**YOUR GOAL:** Among the lines below, copy each one in which "Bachillerato" appears.

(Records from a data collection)
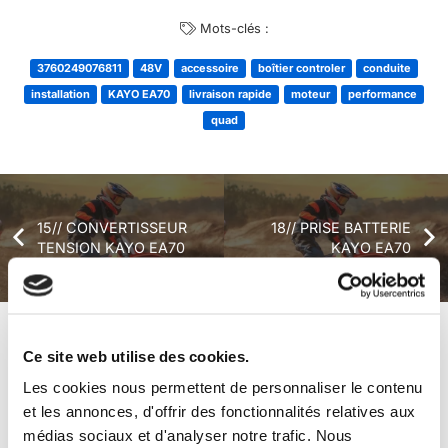
Mots-clés :
3760249076811
48V
accessoire
boîtier controler
conduite
installation
KAYO EA70
livraison rapide
moteur
performance
quad
15// CONVERTISSEUR
18// PRISE BATTERIE
TENSION KAYO EA70
KAYO EA70
+ de produits
Avis
Ce site web utilise des cookies.
Les cookies nous permettent de personnaliser le contenu
et les annonces, d'offrir des fonctionnalités relatives aux
Véhicules complets
médias sociaux et d'analyser notre trafic. Nous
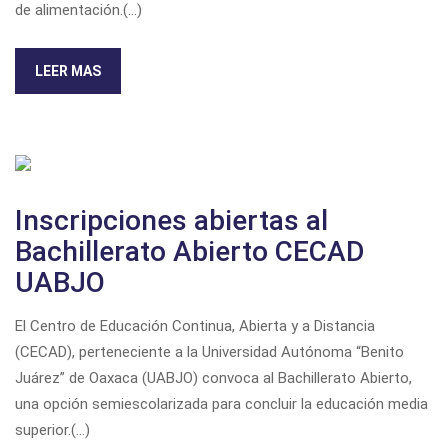
de alimentación.(...)
LEER MAS
Inscripciones abiertas al
Bachillerato Abierto CECAD
UABJO
El Centro de Educación Continua, Abierta y a Distancia
(CECAD), perteneciente a la Universidad Autónoma “Benito
Juárez” de Oaxaca (UABJO) convoca al Bachillerato Abierto,
una opción semiescolarizada para concluir la educación media
superior.(...)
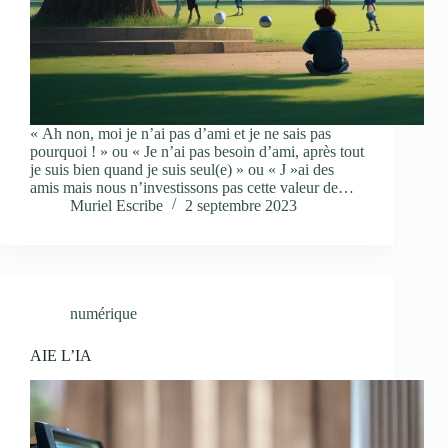
« Ah non, moi je n’ai pas d’ami et je ne sais pas
pourquoi ! » ou « Je n’ai pas besoin d’ami, après tout
je suis bien quand je suis seul(e) » ou « J »ai des
amis mais nous n’investissons pas cette valeur de…
Muriel Escribe
2 septembre 2023
numérique
AIE L’IA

**TASK SOLUTION:**
Bachillerato Abierto CECAD
Juárez” de Oaxaca (UABJO) convoca al Bachillerato Abierto,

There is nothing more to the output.